[Start of section]
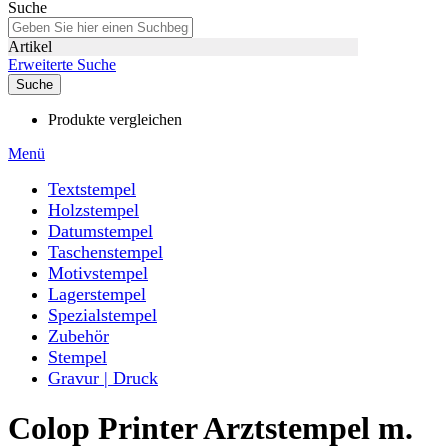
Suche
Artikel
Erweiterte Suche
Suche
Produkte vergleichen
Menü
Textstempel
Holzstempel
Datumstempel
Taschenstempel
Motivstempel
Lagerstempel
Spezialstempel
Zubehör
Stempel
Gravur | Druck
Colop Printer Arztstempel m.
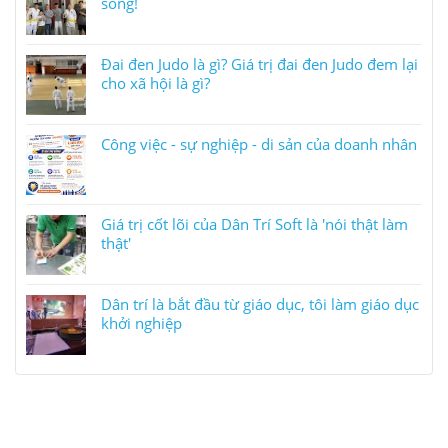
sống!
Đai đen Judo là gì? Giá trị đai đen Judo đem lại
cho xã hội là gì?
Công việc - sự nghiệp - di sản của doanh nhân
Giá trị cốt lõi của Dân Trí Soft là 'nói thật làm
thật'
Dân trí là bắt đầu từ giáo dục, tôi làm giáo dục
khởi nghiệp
[End of section]
[Start of section]
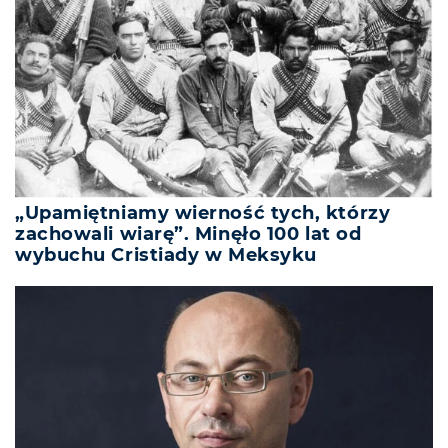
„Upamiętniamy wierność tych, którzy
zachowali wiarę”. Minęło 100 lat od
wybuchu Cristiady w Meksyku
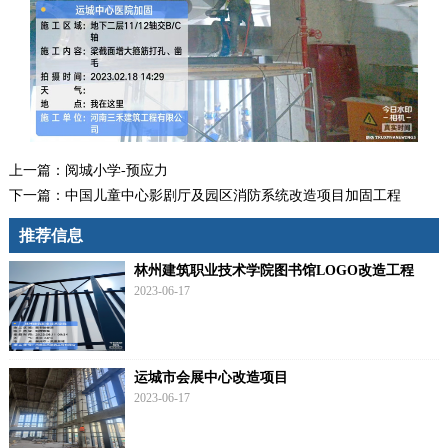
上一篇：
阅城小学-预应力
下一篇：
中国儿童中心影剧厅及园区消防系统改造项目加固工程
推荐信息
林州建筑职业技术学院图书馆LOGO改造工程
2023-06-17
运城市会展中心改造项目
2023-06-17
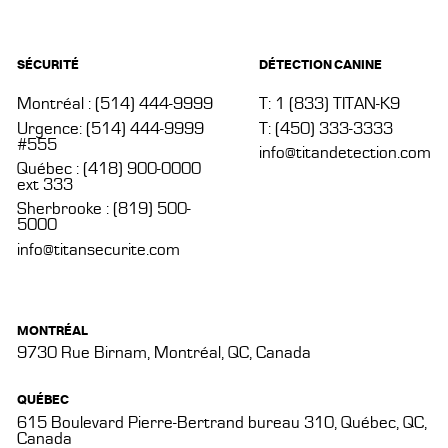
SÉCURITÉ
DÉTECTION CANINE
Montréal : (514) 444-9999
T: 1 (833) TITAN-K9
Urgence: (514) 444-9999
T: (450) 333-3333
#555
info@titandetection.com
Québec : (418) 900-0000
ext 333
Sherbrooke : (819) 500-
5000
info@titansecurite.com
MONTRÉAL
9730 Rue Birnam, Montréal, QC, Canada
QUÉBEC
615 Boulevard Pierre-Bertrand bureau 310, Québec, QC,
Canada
[End of section]
Could you set down, word for word, only the lines above from the line with "Đai đen Judo là" to the line with "khởi nghiệp", including both?

Đai đen Judo là gì? Giá trị đai đen Judo đem lại
cho xã hội là gì?
Công việc - sự nghiệp - di sản của doanh nhân
Giá trị cốt lõi của Dân Trí Soft là 'nói thật làm
thật'
Dân trí là bắt đầu từ giáo dục, tôi làm giáo dục
khởi nghiệp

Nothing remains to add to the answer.